This research summary has been generated with artificial intelligence and may contain errors and omissions. Refer to the original study to confirm details provided. Submit correction.

This research study details the effectiveness of using killed mycobacteria, in the form of complete Freund’s adjuvant (CFA), for intratumoral injections in various species and human cancer patients. The researchers found that the treatment can lead to tumor regression, survival extension, and is safe for human use.

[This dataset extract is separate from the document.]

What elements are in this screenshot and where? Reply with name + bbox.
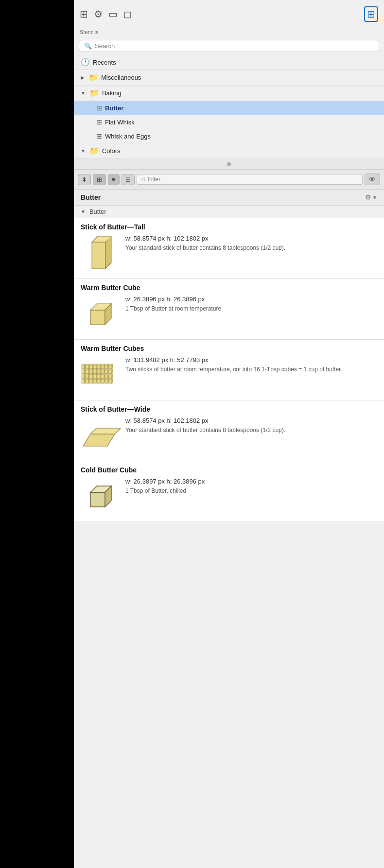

Study Design and Methodology

  • The researchers conducted their study using three different preclinical animal species and human cancer patients. The animal models used were mice with mammary tumors and mastocytomas, dogs with mastocytomas, and horses with melanomas.
  • Essentially, the killed mycobacteria were prepared in a slow-release emulsion form called complete Freund’s adjuvant (CFA) and injected directly into the tumors.
  • The treatment’s effectiveness was assessed by watching for changes in survival rates, tumor growth, and the infiltration of immune cells in the tumor in mice. In dogs and horses, tumor growth, histology, and survival rates were examined.
  • Human cancer patients underwent tumor biopsies on the 5th and 28th day of treatment, after which the biopsies were analyzed histologically. One patient’s CT scans were also reviewed.

Findings in Animal Models

  • The treatment application extended survival in mice tumor models significantly.
  • There was a complete regression of tumors across all three animal models, albeit with varying success rates. Mouse mastocytomas had 3% regression, canine mastocytomas had 21%, and equine melanomas had 18% regression.
  • The researchers also noted evidence of systemic immune responses by observing the regression of non-injected metastases.
  • Analysis of immune cell infiltration hinted that early infiltration of neutrophils might predict positive treatment outcomes. Further analysis showed increased B and T cell infiltration weeks or months after treatment at the site of canine mastocytoma regression.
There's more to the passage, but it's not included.